The term "bully pulpit" stems from President Theodore Roosevelt's reference to the White House as a "bully pulpit," meaning a terrific platform from which to persuasively advocate an agenda. Roosevelt often used the word "bully" as an adjective meaning superb/wonderful. The Bully Pulpit features news, reasoned discourse, opinion and some humor.

Friday, August 03, 2012

Andy Griffith interview resurfaces stirring up emotions in Mount Airy

MOUNT AIRY, N.C. (By Chad Tucker, WGHP) – A 1998 interview with Andy Griffith has resurfaced, where the Mount Airy native is not so kind to his hometown people and says Mayberry wasn’t based on Mount Airy.

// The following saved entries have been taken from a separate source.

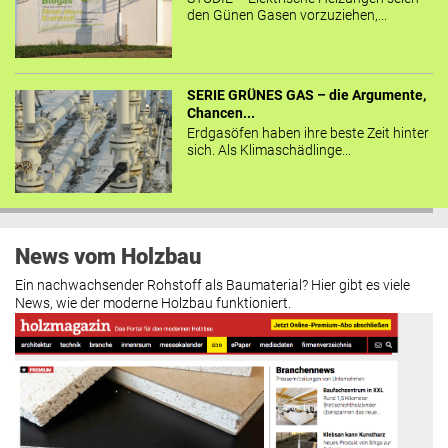
den Günen Gasen vorzuziehen,...
SERIE GRÜNES GAS – die Argumente,
Chancen...
Erdgasöfen haben ihre beste Zeit hinter
sich. Als Klimaschädlinge...
News vom Holzbau
Ein nachwachsender Rohstoff als Baumaterial? Hier gibt es viele
News, wie der moderne Holzbau funktioniert.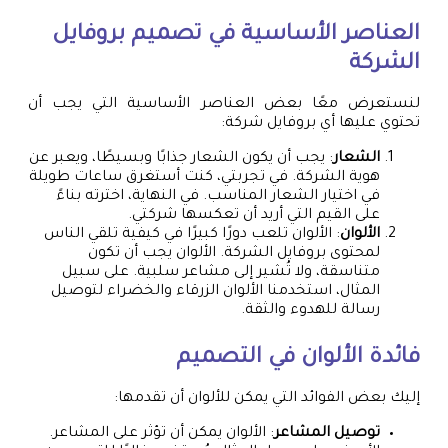
العناصر الأساسية في
تصميم بروفايل
الشركة
لنستعرض معًا بعض العناصر الأساسية التي يجب أن
تحتوي عليها أي بروفايل شركة:
الشعار
: يجب أن يكون الشعار جذابًا وبسيطًا، ويعبر عن
هوية الشركة. في تجربتي، كنت أستغرق ساعات طويلة
في اختيار الشعار المناسب. في النهاية، اخترته بناءً
على القيم التي أريد أن تعكسها شركتي.
الألوان
: الألوان تلعب دورًا كبيرًا في كيفية تلقي الناس
لمحتوى بروفايل الشركة. الألوان يجب أن تكون
متناسقة، ولا تُشير إلى مشاعر سلبية. على سبيل
المثال، استخدمنا الألوان الزرقاء والخضراء لتوصيل
رسالة للهدوء والثقة.
فائدة الألوان في التصميم
إليك بعض الفوائد التي يمكن للألوان أن تقدمها:
توصيل المشاعر
: الألوان يمكن أن تؤثر على المشاعر.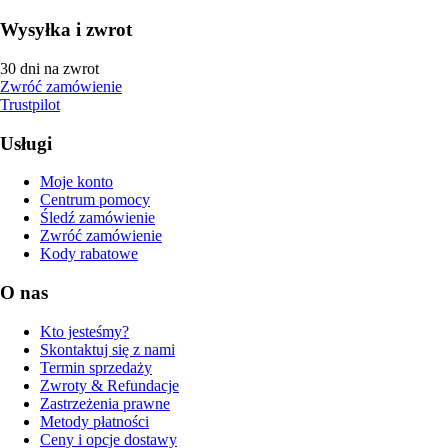
Wysyłka i zwrot
30 dni na zwrot
Zwróć zamówienie
Trustpilot
Usługi
Moje konto
Centrum pomocy
Śledź zamówienie
Zwróć zamówienie
Kody rabatowe
O nas
Kto jesteśmy?
Skontaktuj się z nami
Termin sprzedaży
Zwroty & Refundacje
Zastrzeżenia prawne
Metody płatności
Ceny i opcje dostawy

“They think that I based the show on Mount Airy. I’ve argued about this too long. I don’t care. Let them think what they want to think,” said Griffith in the interview conducted by the Archives of American Television for posterity.

“A barber up there says he cut my hair when I was a child, hell, he’ll have to be 115 years old,” Griffith said. Longtime barber Russell Hiatt at Floyd’s City Barber Shop on Main Street says he cut Andy’s hair.

The interview resurfaced this week spreading online among fans and residents of Mount Airy. The interview comes just days before a public memorial for the actor is scheduled. Griffith died on July 3 of a heart attack at his home in Manteo.

The 2 1/2 hour interview covered his entire career in which he is asked where the inspiration for Mayberry came from.